Made a call to this procedure from R by analogy with word2vec:
word2phrase("train_data.txt", "train_phrase.txt", min_count=5, threshold=100)
The
min_count parameter allows not to consider phrases occurring less than the specified value, the
threshold controls the sensitivity of the algorithm, the larger the value, the fewer phrases will be found. After the second pass, I got about six thousand combinations. To look at the phrases themselves, I first made a model in text format, pulled out a column of words, and filtered it by the underscore. Here is an example snippet:
[5887] "works_perfectly" "four_year_old" "multi_million_dollar"
[5890] "fresh_faced" "return_living_dead" "seemed_forced"
[5893] "freddie_prinze_jr" "re_lucky" "puerto_rico"
[5896] "every_sentence" "living_hell" "went_straight"

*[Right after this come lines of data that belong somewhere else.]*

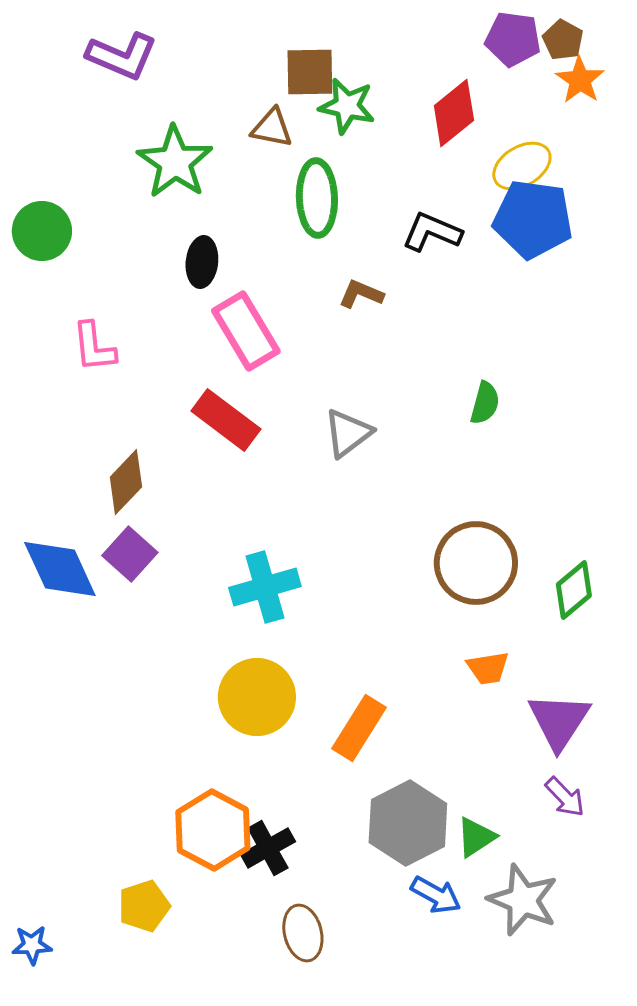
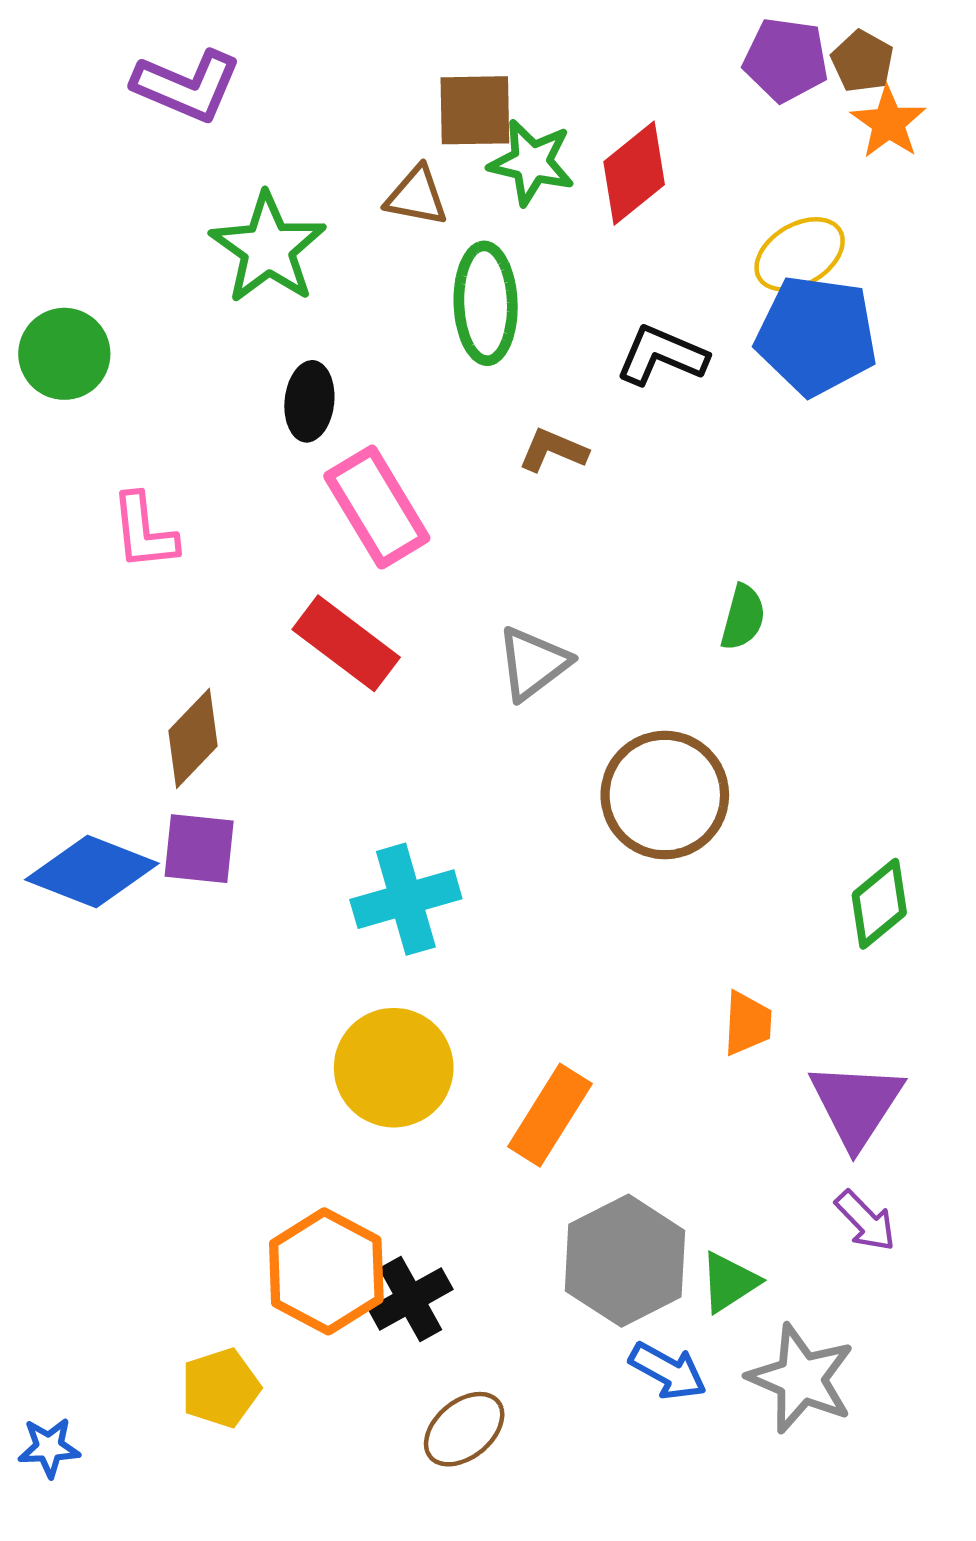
red diamond: (454, 113) -> (634, 173), moved
purple square: (130, 554) -> (199, 849), turned -36
brown circle: (476, 563) -> (665, 795), moved
blue diamond: (60, 569) -> (92, 872), turned -44
orange trapezoid: (488, 668) -> (748, 1023), turned -78
brown ellipse: (303, 933) -> (464, 1429), turned 64

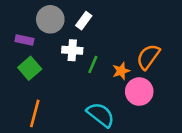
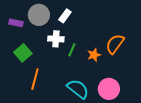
purple rectangle: (24, 40) -> (16, 23), moved
pink circle: (139, 92) -> (109, 89), moved
orange line: (35, 113) -> (35, 79), moved

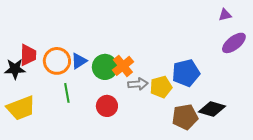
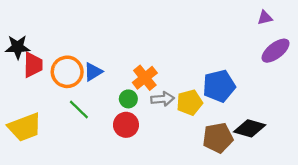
green circle: (105, 67) -> (128, 99), moved, size x0.6
black star: (15, 69) -> (18, 47), moved
green line: (67, 93) -> (79, 110), turned -36

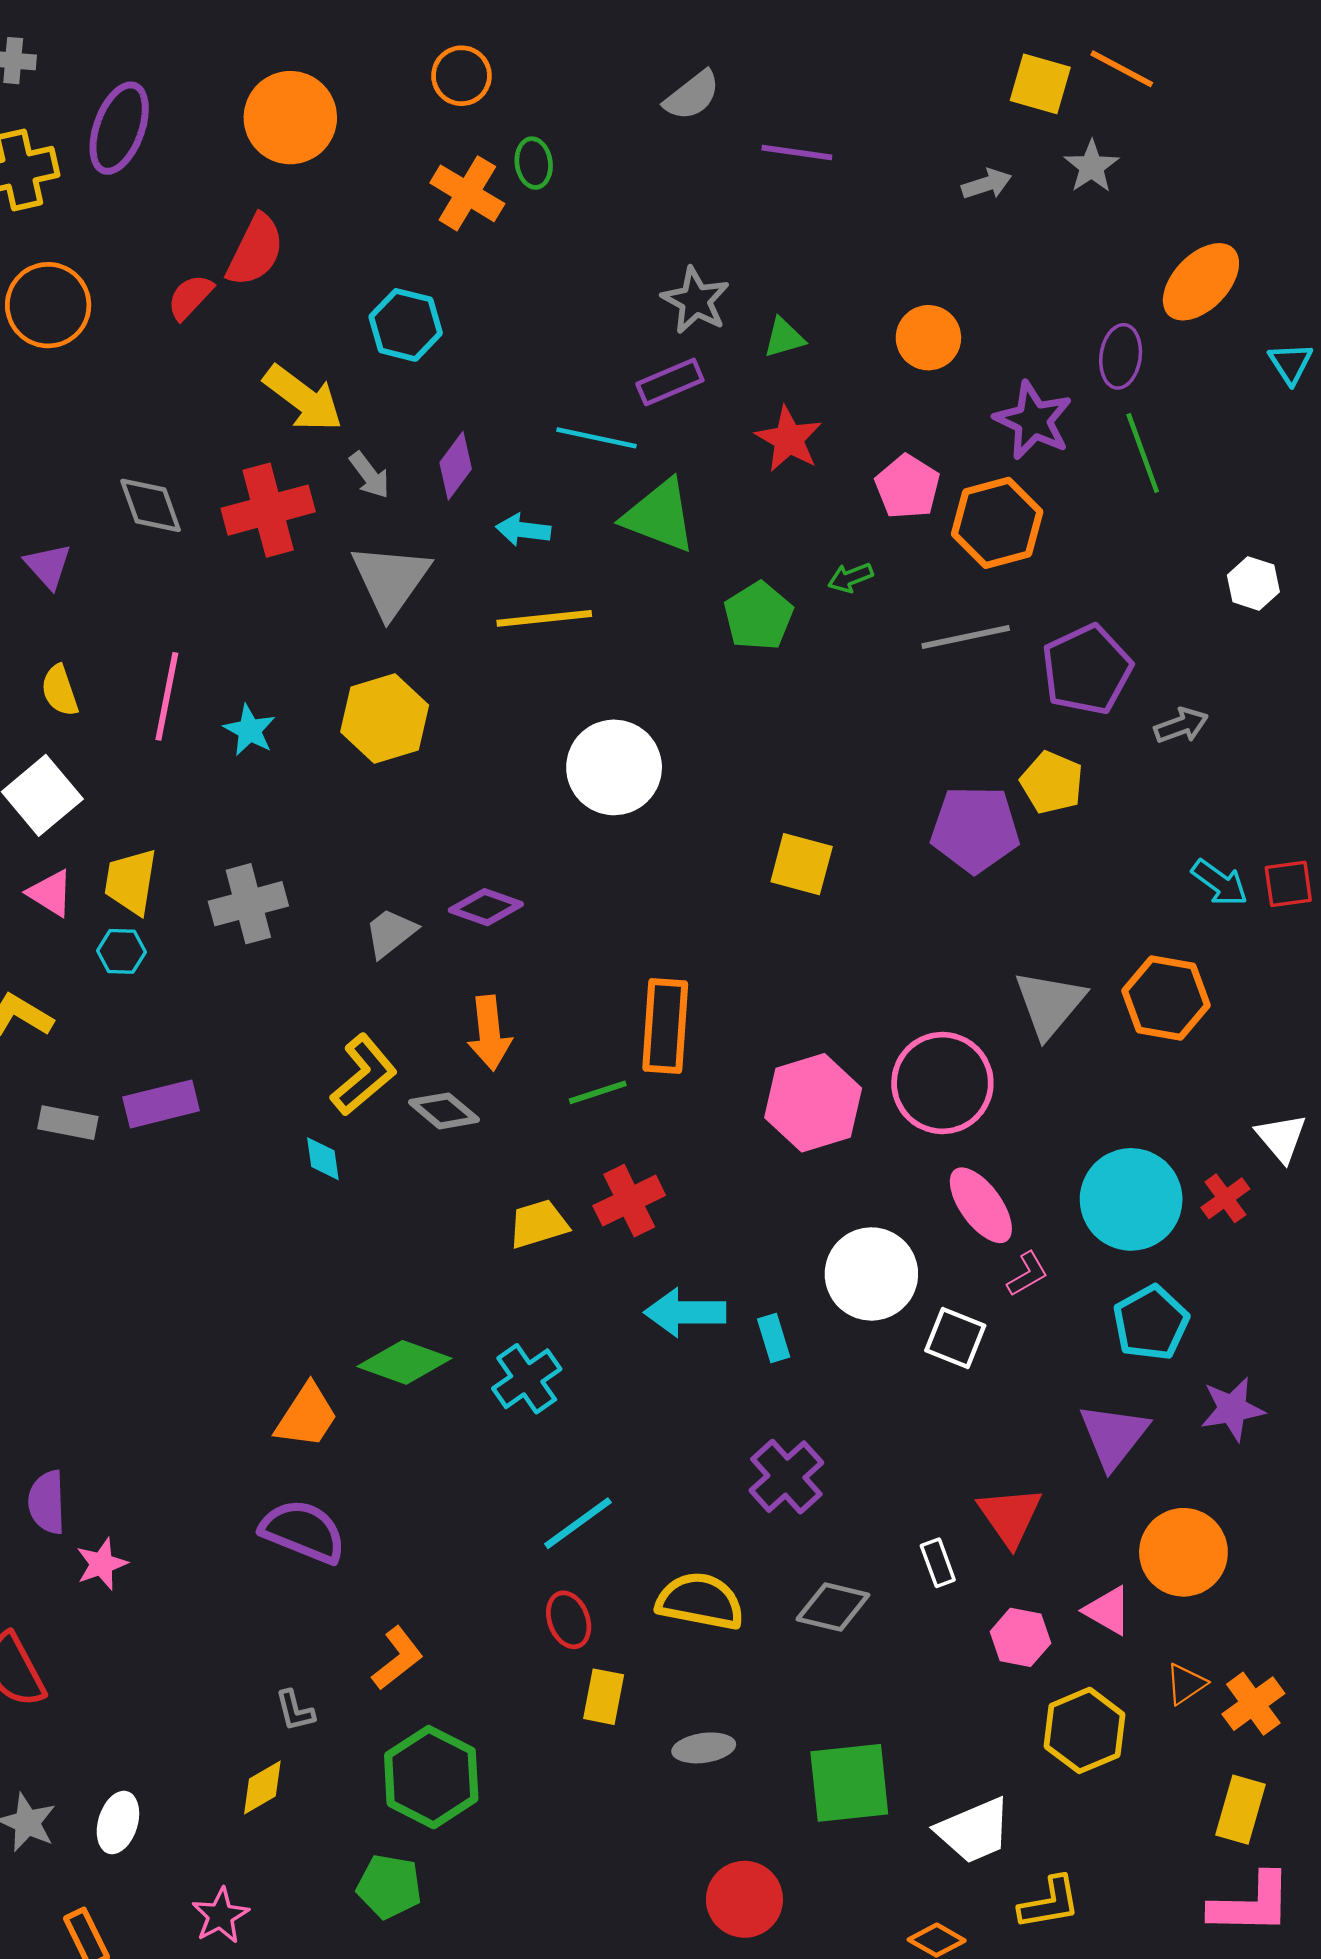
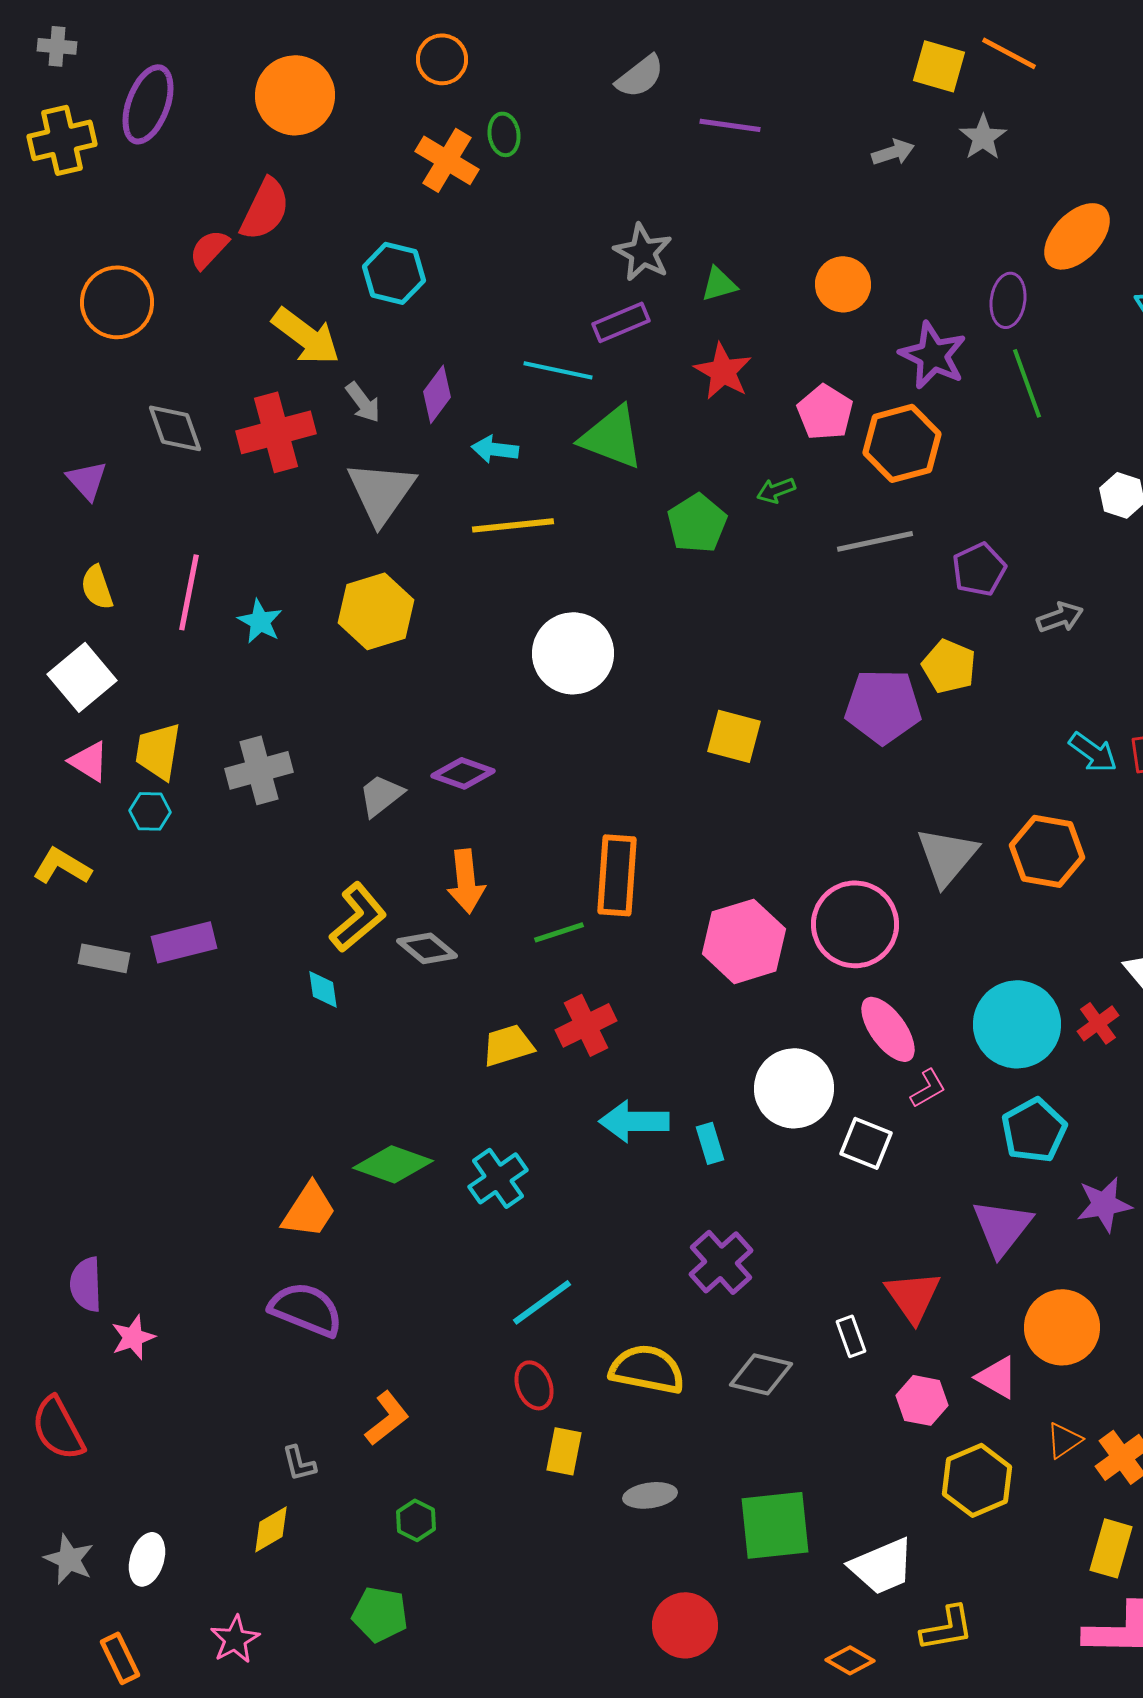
orange circle: (48, 305) -> (117, 302), moved
purple pentagon: (1087, 670) -> (979, 569), size x0.7
green hexagon: (431, 1777) -> (416, 1520), size x0.5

[5899] "supporting_cast_including" "action_set_pieces" "space_shuttle"
I selected several phrases for distance ():
> distance ("p_model300_2.bin", "crouching_tiger_hidden_dragon", 10)
Word: crouching_tiger_hidden_dragon Position in vocabulary: 15492
Word CosDist
1 tsui_hark 0.6041993
2 ang_lee 0.5996884
3 martial_arts_films 0.5541546
4 kung_fu_hustle 0.5381692
5 blockbusters 0.5305687
6 kill_bill 0.5279162
7 grindhouse 0.5242150
8 churned 0.5224440
9 budgets 0.5141657
10 john_woo 0.5046486
> distance ("p_model300_2.bin", "academy_award_winning", 10)
Word: academy_award_winning Position in vocabulary: 15780
Word CosDist
1 nominations 0.4570983
2 ever_produced 0.4558123
3 francis_ford_coppola 0.4547777
4 producer_director 0.4545878
5 set_standard 0.4512480
6 participation 0.4503479
7 won_academy_award 0.4477891
8 michael_mann 0.4464636
9 huge_budget 0.4424854
10 directorial_debut 0.4406852
At this point, I have completed the experiments. One important note is that word2vec “communicates” with memory directly, as a result of which R may become unstable and crash the session. Sometimes this is due to the output of diagnostic messages from the OS, which R cannot correctly process. If there are no errors in the code, it helps to restart the interpreter or Rstudio.
R-code, C source code and Windows dll compiled under x64 in my
repository .
UPD:As a result of the dispute with
ServPonomarev and the subsequent analysis of the word2vec code, we managed to find out that the algorithm is trained in lines of 1000 words, in which the window moves in plus / minus 5 words. When an EOL character is detected, which the algorithm converts to a special word with zero numbers in the dictionary, the window movement stops and continues in a new line. The representation of words separated by EOL in the model will differ from the representation of the same words, separated by a space. Conclusion: if the source text is a collection of documents, as well as phrases or paragraphs, separated by a newline, you should not get rid of this additional information, ie leave EOL symbols in the training set. Unfortunately, it is very difficult to illustrate with examples.